▶ [What is needed]:
Within the records below, how many lines hold the string "decrease"? State that number and nothing else.

▶ [Stored data]:

------------------------------

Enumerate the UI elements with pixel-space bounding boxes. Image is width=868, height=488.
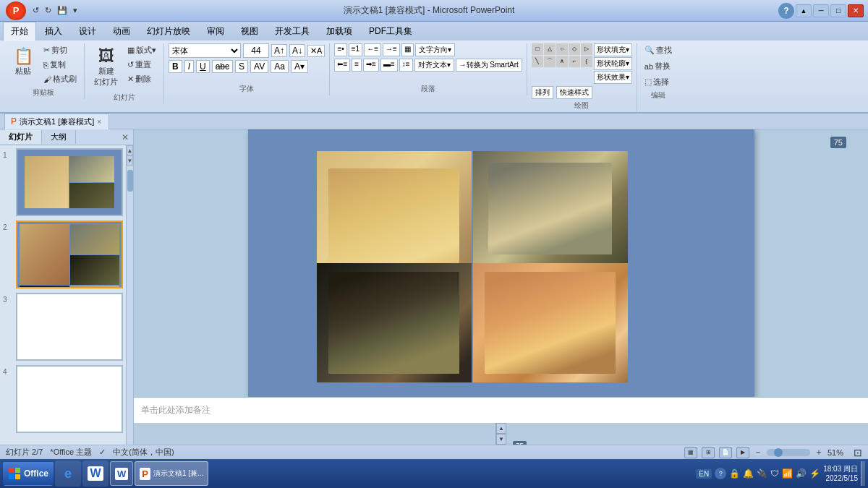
tab-review[interactable]: 审阅 xyxy=(199,22,232,40)
word-doc-button[interactable]: W xyxy=(110,461,133,486)
tab-pdf[interactable]: PDF工具集 xyxy=(361,22,420,40)
list-item[interactable]: 2 xyxy=(3,221,123,288)
tab-developer[interactable]: 开发工具 xyxy=(267,22,318,40)
layout-button[interactable]: ▦版式▾ xyxy=(124,43,159,57)
indent-decrease-button[interactable]: ←≡ xyxy=(364,43,381,56)
new-slide-button[interactable]: 🖼 新建 幻灯片 xyxy=(89,43,123,91)
paste-button[interactable]: 📋 粘贴 xyxy=(7,43,39,80)
slide-notes[interactable]: 单击此处添加备注 xyxy=(134,397,868,423)
find-button[interactable]: 🔍查找 xyxy=(642,43,675,57)
zoom-level[interactable]: 51% xyxy=(827,448,849,457)
doc-tab[interactable]: P 演示文稿1 [兼容模式] × xyxy=(4,114,109,129)
help-button[interactable]: ? xyxy=(778,3,794,19)
tab-insert[interactable]: 插入 xyxy=(37,22,70,40)
fit-slide-button[interactable]: ⊡ xyxy=(854,447,862,458)
convert-smartart-button[interactable]: →转换为 SmartArt xyxy=(456,59,522,72)
list-item[interactable]: 4 xyxy=(3,365,123,433)
ime-indicator[interactable]: EN xyxy=(696,469,712,479)
reset-button[interactable]: ↺重置 xyxy=(124,58,159,72)
maximize-button[interactable]: □ xyxy=(830,4,846,17)
shape-effects-button[interactable]: 形状效果▾ xyxy=(594,71,632,84)
help-indicator[interactable]: ? xyxy=(715,468,726,479)
italic-button[interactable]: I xyxy=(184,60,194,73)
bold-button[interactable]: B xyxy=(169,60,182,73)
slide-thumbnail-4[interactable] xyxy=(16,365,123,433)
clock[interactable]: 18:03 周日 2022/5/15 xyxy=(823,464,858,483)
strikethrough-button[interactable]: abc xyxy=(212,60,233,73)
tab-view[interactable]: 视图 xyxy=(233,22,266,40)
list-bullets-button[interactable]: ≡• xyxy=(334,43,346,56)
start-button[interactable]: Office xyxy=(3,461,54,486)
slide-thumbnail-3[interactable] xyxy=(16,293,123,361)
tab-slideshow[interactable]: 幻灯片放映 xyxy=(139,22,198,40)
ppt-button[interactable]: P 演示文稿1 [兼... xyxy=(135,461,208,486)
show-desktop-button[interactable] xyxy=(861,461,865,486)
select-button[interactable]: ⬚选择 xyxy=(642,75,672,89)
zoom-slider[interactable] xyxy=(767,449,810,456)
align-center-button[interactable]: ≡ xyxy=(352,59,362,72)
underline-button[interactable]: U xyxy=(196,60,210,73)
slide-thumbnail-2[interactable] xyxy=(16,221,123,288)
slide-canvas[interactable]: 75 xyxy=(134,129,868,397)
outline-tab[interactable]: 大纲 xyxy=(42,130,76,144)
normal-view-button[interactable]: ▦ xyxy=(684,447,697,458)
redo-button[interactable]: ↻ xyxy=(43,5,54,16)
format-painter-button[interactable]: 🖌格式刷 xyxy=(41,72,80,86)
font-size-decrease[interactable]: A↓ xyxy=(289,44,305,57)
char-spacing-button[interactable]: AV xyxy=(250,60,268,73)
quickaccess-more[interactable]: ▾ xyxy=(71,5,80,16)
scroll-thumb[interactable] xyxy=(127,170,133,192)
columns-button[interactable]: ▦ xyxy=(401,43,414,56)
scroll-down-button[interactable]: ▼ xyxy=(127,155,133,166)
slide-panel-close-button[interactable]: ✕ xyxy=(117,132,133,142)
arrange-button[interactable]: 排列 xyxy=(532,86,553,99)
shadow-button[interactable]: S xyxy=(235,60,248,73)
text-direction-button[interactable]: 文字方向▾ xyxy=(415,43,455,56)
clear-format-button[interactable]: ✕A xyxy=(307,45,325,57)
word-button[interactable]: W xyxy=(82,461,109,487)
indent-increase-button[interactable]: →≡ xyxy=(383,43,400,56)
align-left-button[interactable]: ⬅≡ xyxy=(334,59,350,72)
canvas-scroll-up[interactable]: ▲ xyxy=(496,423,506,434)
undo-button[interactable]: ↺ xyxy=(30,5,41,16)
align-text-button[interactable]: 对齐文本▾ xyxy=(414,59,454,72)
shape-outline-button[interactable]: 形状轮廓▾ xyxy=(594,57,632,70)
office-logo-button[interactable]: P xyxy=(6,1,26,20)
zoom-in-button[interactable]: ＋ xyxy=(814,446,823,458)
font-size-increase[interactable]: A↑ xyxy=(271,44,287,57)
notes-placeholder[interactable]: 单击此处添加备注 xyxy=(141,404,210,416)
font-size-input[interactable] xyxy=(243,43,269,58)
save-button[interactable]: 💾 xyxy=(55,5,69,16)
tab-design[interactable]: 设计 xyxy=(71,22,104,40)
ribbon-collapse-button[interactable]: ▲ xyxy=(796,4,812,17)
replace-button[interactable]: ab替换 xyxy=(642,59,673,73)
align-right-button[interactable]: ➡≡ xyxy=(363,59,379,72)
slide-sorter-button[interactable]: ⊞ xyxy=(702,447,715,458)
case-button[interactable]: Aa xyxy=(271,60,289,73)
slide-thumbnail-1[interactable] xyxy=(16,148,123,216)
font-color-button[interactable]: A▾ xyxy=(291,60,308,73)
copy-button[interactable]: ⎘复制 xyxy=(41,58,80,72)
slide-page[interactable] xyxy=(248,129,754,397)
slideshow-button[interactable]: ▶ xyxy=(736,447,749,458)
slides-tab[interactable]: 幻灯片 xyxy=(0,130,42,144)
tab-addins[interactable]: 加载项 xyxy=(318,22,360,40)
doc-tab-close[interactable]: × xyxy=(97,118,101,126)
delete-slide-button[interactable]: ✕删除 xyxy=(124,72,159,86)
shape-fill-button[interactable]: 形状填充▾ xyxy=(594,43,632,56)
minimize-button[interactable]: ─ xyxy=(813,4,829,17)
ie-button[interactable]: e xyxy=(55,461,81,487)
canvas-scroll-down[interactable]: ▼ xyxy=(496,434,506,445)
font-name-select[interactable]: 宋体 xyxy=(169,43,241,58)
tab-animation[interactable]: 动画 xyxy=(105,22,138,40)
list-item[interactable]: 3 xyxy=(3,293,123,361)
list-numbers-button[interactable]: ≡1 xyxy=(349,43,362,56)
quick-styles-button[interactable]: 快速样式 xyxy=(556,86,592,99)
zoom-out-button[interactable]: － xyxy=(754,446,762,458)
justify-button[interactable]: ▬≡ xyxy=(380,59,398,72)
line-spacing-button[interactable]: ↕≡ xyxy=(399,59,413,72)
list-item[interactable]: 1 xyxy=(3,148,123,216)
reading-view-button[interactable]: 📄 xyxy=(719,447,732,458)
cut-button[interactable]: ✂剪切 xyxy=(41,43,80,57)
tab-home[interactable]: 开始 xyxy=(3,22,36,41)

------------------------------

▶ [Answer for this exercise]:
2